━━━━━ EXERCISE MATERIALS ━━━━━

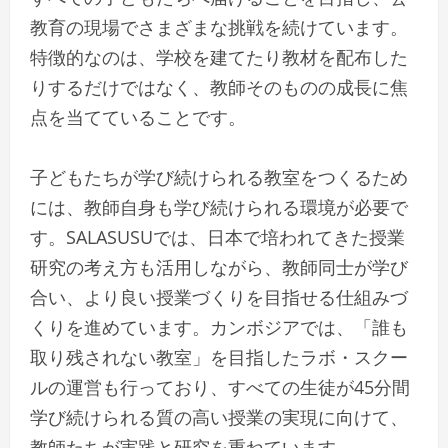
教育の現場でさまざまな挑戦を続けています。
特徴的なのは、学校を建てたり教材を配布した
りするだけではなく、教師そのものの成長に焦
点を当てていることです。
子どもたちが学び続けられる教室をつくるため
には、教師自身も学び続けられる環境が必要で
す。SALASUSUでは、日本で培われてきた授業
研究の考え方も活用しながら、教師同士が学び
合い、より良い授業づくりを目指せる仕組みづ
くりを進めています。カンボジアでは、「誰も
取り残されない教室」を目指したラボ・スクー
ルの運営も行っており、すべての生徒が45分間
学び続けられる質の高い授業の実現に向けて、
教師たちが実践と研究を重ねています。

━━━━━

- [WHAT IS EXPECTED] Pictures are to be left out when the entries above are repeated exactly.

- [RESULT OF THE TASK]
教育の現場でさまざまな挑戦を続けています。
特徴的なのは、学校を建てたり教材を配布した
りするだけではなく、教師そのものの成長に焦
点を当てていることです。
子どもたちが学び続けられる教室をつくるため
には、教師自身も学び続けられる環境が必要で
す。SALASUSUでは、日本で培われてきた授業
研究の考え方も活用しながら、教師同士が学び
合い、より良い授業づくりを目指せる仕組みづ
くりを進めています。カンボジアでは、「誰も
取り残されない教室」を目指したラボ・スクー
ルの運営も行っており、すべての生徒が45分間
学び続けられる質の高い授業の実現に向けて、
教師たちが実践と研究を重ねています。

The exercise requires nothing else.